Some Notes on the Sample Complexity of Approximate Channel Simulation

TL;DR

This paper investigates the sample complexity of approximate channel simulation, showing super-polynomial runtime lower bounds and proposing an A* coding method that achieves low total variation distance with exponential sample complexity under certain conditions.

Contribution

It strengthens existing lower bounds on runtime for approximate schemes and introduces an A* coding approach that leverages Radon-Nikodym derivatives and KL divergence for efficient approximation.

Findings

Super-polynomial runtime lower bound for certain distribution pairs.

A* coding achieves TV distance ≤ ε with exponential sample complexity.
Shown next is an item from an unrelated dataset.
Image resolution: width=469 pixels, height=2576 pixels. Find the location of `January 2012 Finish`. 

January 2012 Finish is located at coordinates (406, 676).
Utilizes Radon-Nikodym derivatives and KL divergence for improved efficiency.

Abstract

Channel simulation algorithms can efficiently encode random samples from a prescribed target distribution $Q$ and find applications in machine learning-based lossy data compression. However, algorithms that encode exact samples usually have random runtime, limiting their applicability when a consistent encoding time is desirable. Thus, this paper considers approximate schemes with a fixed runtime instead. First, we strengthen a result of Agustsson and Theis and show that there is a class of pairs of target distribution $Q$ and coding distribution $P$, for which the runtime of any approximate scheme scales at least super-polynomially in $D_\infty[Q \Vert P]$. We then show, by contrast, that if we have access to an unnormalised Radon-Nikodym derivative $r \propto dQ/dP$ and knowledge of $D_{KL}[Q \Vert P]$, we can exploit global-bound, depth-limited A* coding to ensure $\mathrm{TV}[Q \Vert P] \leq \epsilon$ and maintain optimal coding performance with a sample complexity of only $\exp_2\big((D_{KL}[Q \Vert P] + o(1)) \big/ \epsilon\big)$.